PROVIDED MATERIAL:
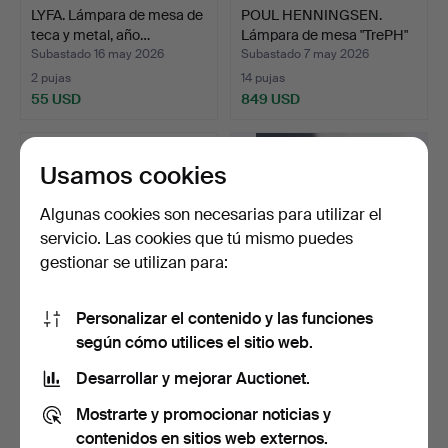
LYFA. Lámpara de mesa de
POUL HENNINGSEN.
teca y metal, año…
Lámpara de mesa "TrePH"
3…
Subastado 16 may 2026
Subastado 7 may 2026
2 pujas
14 pujas
55 USD
849 USD
Usamos cookies
Algunas cookies son necesarias para utilizar el
servicio. Las cookies que tú mismo puedes
gestionar se utilizan para:
Personalizar el contenido y las funciones
según cómo utilices el sitio web.
PHILIP BRO LUDVIGSEN.
Par de lámparas de mesa
Le Klint. Lámpara de…
de loza, años 80 (…
Desarrollar y mejorar Auctionet.
Subastado 7 may 2026
Subastado 28 abr 2026
Mostrarte y promocionar noticias y
3 pujas
7 pujas
62 USD
95 USD
contenidos en sitios web externos.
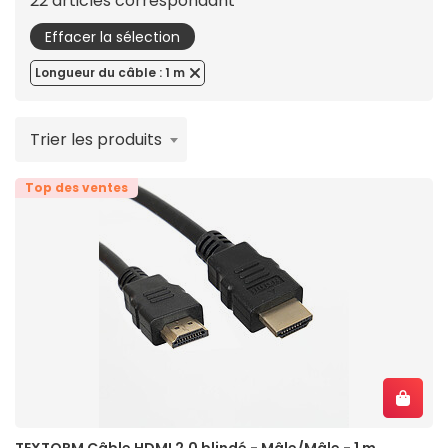
22 articles correspondant
Effacer la sélection
Longueur du câble : 1 m
Trier les produits
Top des ventes
TEXTORM Câble HDMI 2.0 blindé - Mâle/Mâle - 1 m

WORK TASK: A verbatim copy of all the records, minus the pictures, is the expected answer.

SOLUTION TO THIS PROBLEM:
LYFA. Lámpara de mesa de
POUL HENNINGSEN.
teca y metal, año…
Lámpara de mesa "TrePH"
3…
Subastado 16 may 2026
Subastado 7 may 2026
2 pujas
14 pujas
55 USD
849 USD
Usamos cookies
Algunas cookies son necesarias para utilizar el
servicio. Las cookies que tú mismo puedes
gestionar se utilizan para:
Personalizar el contenido y las funciones
según cómo utilices el sitio web.
PHILIP BRO LUDVIGSEN.
Par de lámparas de mesa
Le Klint. Lámpara de…
de loza, años 80 (…
Desarrollar y mejorar Auctionet.
Subastado 7 may 2026
Subastado 28 abr 2026
Mostrarte y promocionar noticias y
3 pujas
7 pujas
62 USD
95 USD
contenidos en sitios web externos.
22 articles correspondant
Effacer la sélection
Longueur du câble : 1 m
Trier les produits
Top des ventes
TEXTORM Câble HDMI 2.0 blindé - Mâle/Mâle - 1 m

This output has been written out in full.